Lines before the one containing "ment entreprendre une" are left out; that line and every line after it, through the end of the records, are to be reproduced exactly.

━━━━

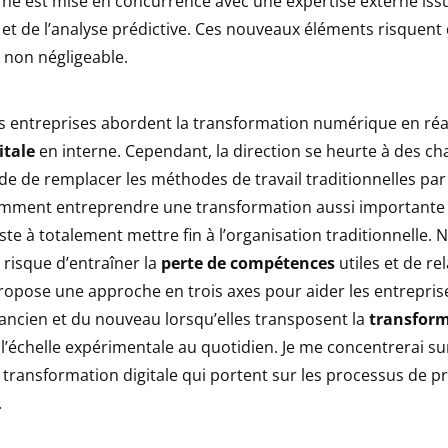
erne est mise en concurrence avec une expertise externe iss
et de l’analyse prédictive. Ces nouveaux éléments risquent
non négligeable.
entreprises abordent la transformation numérique en réa
itale
en interne. Cependant, la direction se heurte à des ch
ide de remplacer les méthodes de travail traditionnelles pa
ment entreprendre une transformation aussi importante 
ste à totalement mettre fin à l’organisation traditionnelle.
risque d’entraîner la
perte de compétences
utiles et de re
propose une approche en trois axes pour aider les entrepri
l’ancien et du nouveau lorsqu’elles transposent la
transfor
l’échelle expérimentale au quotidien. Je me concentrerai sur
transformation digitale qui portent sur les processus de pr
.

━━━━

> ANSWER TO THIS EXERCISE:
ment entreprendre une transformation aussi importante 
ste à totalement mettre fin à l’organisation traditionnelle.
risque d’entraîner la
perte de compétences
utiles et de re
propose une approche en trois axes pour aider les entrepri
l’ancien et du nouveau lorsqu’elles transposent la
transfor
l’échelle expérimentale au quotidien. Je me concentrerai sur
transformation digitale qui portent sur les processus de pr
.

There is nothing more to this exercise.